Could you reproduce, from the records below, everything from the line with "SAMSUNG HW-Q995F" down to the line with "Produktet er ikke", keeping both of those lines and changing nothing?

▶ _DATA FOR THE TASK_:
········

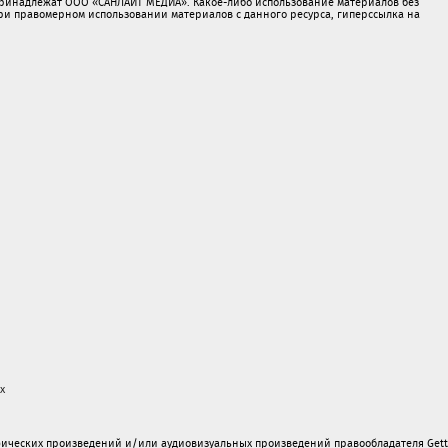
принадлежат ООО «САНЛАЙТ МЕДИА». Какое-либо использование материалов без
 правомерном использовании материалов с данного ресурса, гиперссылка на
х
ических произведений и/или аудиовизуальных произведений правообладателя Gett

········

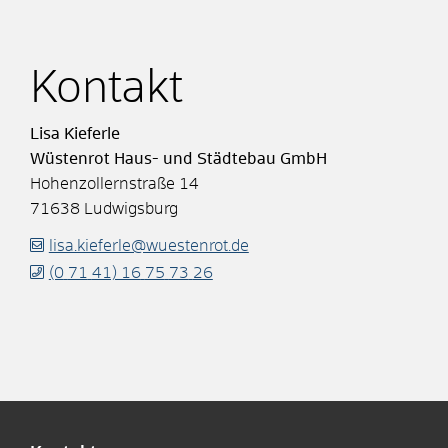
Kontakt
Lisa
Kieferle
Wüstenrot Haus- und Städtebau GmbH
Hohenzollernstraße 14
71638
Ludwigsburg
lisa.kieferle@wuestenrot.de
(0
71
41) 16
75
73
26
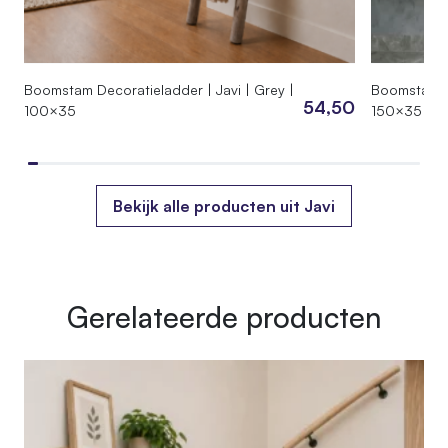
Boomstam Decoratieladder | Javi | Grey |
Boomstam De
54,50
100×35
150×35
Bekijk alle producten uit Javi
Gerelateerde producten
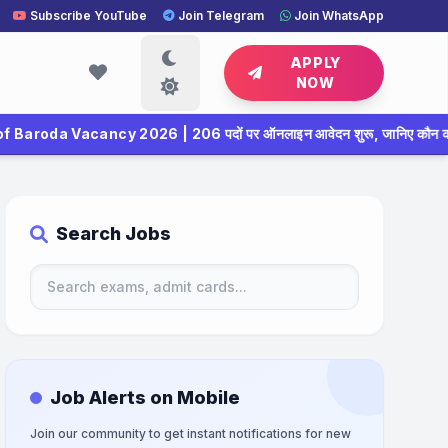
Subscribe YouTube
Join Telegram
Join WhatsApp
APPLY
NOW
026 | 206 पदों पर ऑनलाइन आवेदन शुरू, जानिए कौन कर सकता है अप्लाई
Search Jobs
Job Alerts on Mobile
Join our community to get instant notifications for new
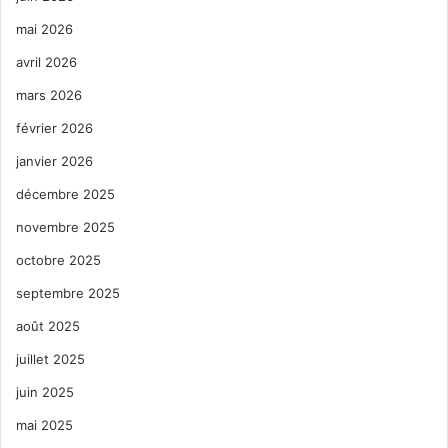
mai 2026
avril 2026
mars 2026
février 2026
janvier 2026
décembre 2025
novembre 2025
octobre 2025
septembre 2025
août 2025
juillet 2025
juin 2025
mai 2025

········

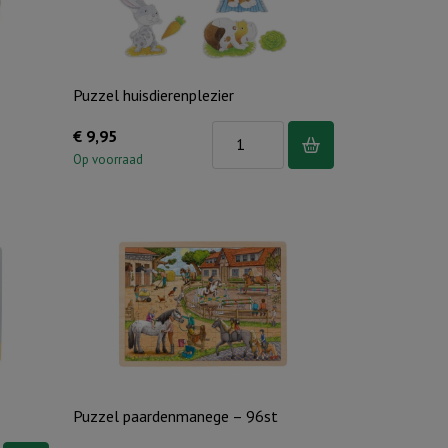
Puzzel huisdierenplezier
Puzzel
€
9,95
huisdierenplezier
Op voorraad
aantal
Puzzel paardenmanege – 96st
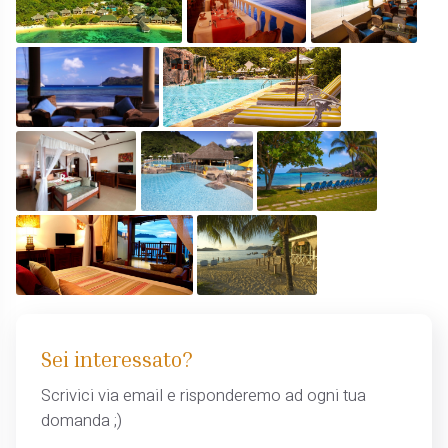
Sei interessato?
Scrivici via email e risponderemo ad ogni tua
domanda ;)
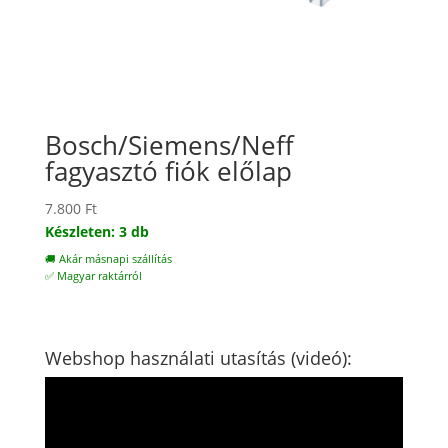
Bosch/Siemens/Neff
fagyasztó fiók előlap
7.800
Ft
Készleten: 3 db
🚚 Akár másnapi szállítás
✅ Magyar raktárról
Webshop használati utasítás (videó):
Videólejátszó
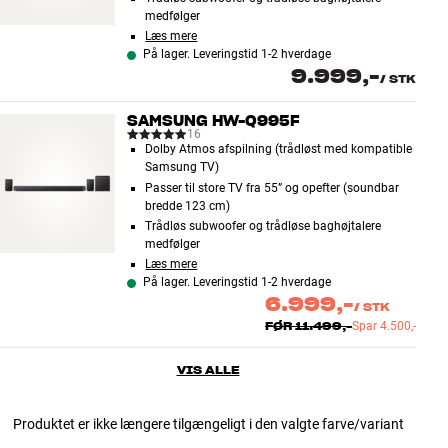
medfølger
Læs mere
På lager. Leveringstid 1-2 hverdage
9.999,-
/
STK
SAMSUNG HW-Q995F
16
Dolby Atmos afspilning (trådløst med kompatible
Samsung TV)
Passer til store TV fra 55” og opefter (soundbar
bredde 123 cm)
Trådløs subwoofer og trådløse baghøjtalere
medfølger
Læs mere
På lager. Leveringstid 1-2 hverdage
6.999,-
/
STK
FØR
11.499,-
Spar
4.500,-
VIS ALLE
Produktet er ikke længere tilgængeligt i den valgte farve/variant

········

▶ _REPLY_:
SAMSUNG HW-Q995F
16
Dolby Atmos afspilning (trådløst med kompatible
Samsung TV)
Passer til store TV fra 55” og opefter (soundbar
bredde 123 cm)
Trådløs subwoofer og trådløse baghøjtalere
medfølger
Læs mere
På lager. Leveringstid 1-2 hverdage
6.999,-
/
STK
FØR
11.499,-
Spar
4.500,-
VIS ALLE
Produktet er ikke længere tilgængeligt i den valgte farve/variant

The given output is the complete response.